» **Task**
All entries must be extracted exactly, with nothing added or dropped.

Exercise materials: Begin

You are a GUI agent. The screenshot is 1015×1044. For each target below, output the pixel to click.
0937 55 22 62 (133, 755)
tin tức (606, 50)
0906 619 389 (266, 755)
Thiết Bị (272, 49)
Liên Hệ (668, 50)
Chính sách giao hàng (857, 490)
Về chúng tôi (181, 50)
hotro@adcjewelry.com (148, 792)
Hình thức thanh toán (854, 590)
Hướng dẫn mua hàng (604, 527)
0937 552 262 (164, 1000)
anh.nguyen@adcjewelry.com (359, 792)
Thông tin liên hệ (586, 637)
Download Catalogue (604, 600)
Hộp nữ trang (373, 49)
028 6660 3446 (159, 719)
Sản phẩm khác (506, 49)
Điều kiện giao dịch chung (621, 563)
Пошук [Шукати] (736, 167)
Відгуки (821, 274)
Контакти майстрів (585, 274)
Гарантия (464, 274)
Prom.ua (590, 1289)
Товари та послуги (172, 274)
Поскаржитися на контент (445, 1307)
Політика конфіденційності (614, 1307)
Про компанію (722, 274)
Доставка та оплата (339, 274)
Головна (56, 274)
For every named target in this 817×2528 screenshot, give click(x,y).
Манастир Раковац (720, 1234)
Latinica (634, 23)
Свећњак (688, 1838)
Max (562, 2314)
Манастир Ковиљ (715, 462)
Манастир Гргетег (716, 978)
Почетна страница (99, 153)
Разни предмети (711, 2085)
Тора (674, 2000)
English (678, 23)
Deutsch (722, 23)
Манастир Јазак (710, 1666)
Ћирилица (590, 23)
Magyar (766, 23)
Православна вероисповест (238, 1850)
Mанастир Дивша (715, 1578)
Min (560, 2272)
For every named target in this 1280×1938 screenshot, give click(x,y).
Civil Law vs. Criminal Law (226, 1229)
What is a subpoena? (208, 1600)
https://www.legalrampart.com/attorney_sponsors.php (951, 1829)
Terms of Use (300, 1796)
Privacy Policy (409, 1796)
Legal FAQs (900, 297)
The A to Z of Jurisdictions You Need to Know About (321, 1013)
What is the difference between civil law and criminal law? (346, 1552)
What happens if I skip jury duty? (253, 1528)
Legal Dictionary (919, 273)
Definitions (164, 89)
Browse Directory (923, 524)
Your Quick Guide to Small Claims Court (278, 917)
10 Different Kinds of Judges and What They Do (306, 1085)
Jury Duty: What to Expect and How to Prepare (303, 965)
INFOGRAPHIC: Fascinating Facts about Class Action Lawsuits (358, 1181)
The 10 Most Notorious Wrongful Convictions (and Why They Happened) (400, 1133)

Exercise materials: End

» **Task solution**
You are a GUI agent. The screenshot is 1015×1044. For each target below, output the pixel to click.
0937 55 22 62 (133, 755)
tin tức (606, 50)
0906 619 389 (266, 755)
Thiết Bị (272, 49)
Liên Hệ (668, 50)
Chính sách giao hàng (857, 490)
Về chúng tôi (181, 50)
hotro@adcjewelry.com (148, 792)
Hình thức thanh toán (854, 590)
Hướng dẫn mua hàng (604, 527)
0937 552 262 (164, 1000)
anh.nguyen@adcjewelry.com (359, 792)
Thông tin liên hệ (586, 637)
Download Catalogue (604, 600)
Hộp nữ trang (373, 49)
028 6660 3446 (159, 719)
Sản phẩm khác (506, 49)
Điều kiện giao dịch chung (621, 563)
Пошук [Шукати] (736, 167)
Відгуки (821, 274)
Контакти майстрів (585, 274)
Гарантия (464, 274)
Prom.ua (590, 1289)
Товари та послуги (172, 274)
Поскаржитися на контент (445, 1307)
Політика конфіденційності (614, 1307)
Про компанію (722, 274)
Доставка та оплата (339, 274)
Головна (56, 274)
For every named target in this 817×2528 screenshot, give click(x,y).
Манастир Раковац (720, 1234)
Latinica (634, 23)
Свећњак (688, 1838)
Max (562, 2314)
Манастир Ковиљ (715, 462)
Манастир Гргетег (716, 978)
Почетна страница (99, 153)
Разни предмети (711, 2085)
Тора (674, 2000)
English (678, 23)
Deutsch (722, 23)
Манастир Јазак (710, 1666)
Ћирилица (590, 23)
Magyar (766, 23)
Православна вероисповест (238, 1850)
Mанастир Дивша (715, 1578)
Min (560, 2272)
For every named target in this 1280×1938 screenshot, give click(x,y).
Civil Law vs. Criminal Law (226, 1229)
What is a subpoena? (208, 1600)
https://www.legalrampart.com/attorney_sponsors.php (951, 1829)
Terms of Use (300, 1796)
Privacy Policy (409, 1796)
Legal FAQs (900, 297)
The A to Z of Jurisdictions You Need to Know About (321, 1013)
What is the difference between civil law and criminal law? (346, 1552)
What happens if I skip jury duty? (253, 1528)
Legal Dictionary (919, 273)
Definitions (164, 89)
Browse Directory (923, 524)
Your Quick Guide to Small Claims Court (278, 917)
10 Different Kinds of Judges and What They Do (306, 1085)
Jury Duty: What to Expect and How to Prepare (303, 965)
INFOGRAPHIC: Fascinating Facts about Class Action Lawsuits (358, 1181)
The 10 Most Notorious Wrongful Convictions (and Why They Happened) (400, 1133)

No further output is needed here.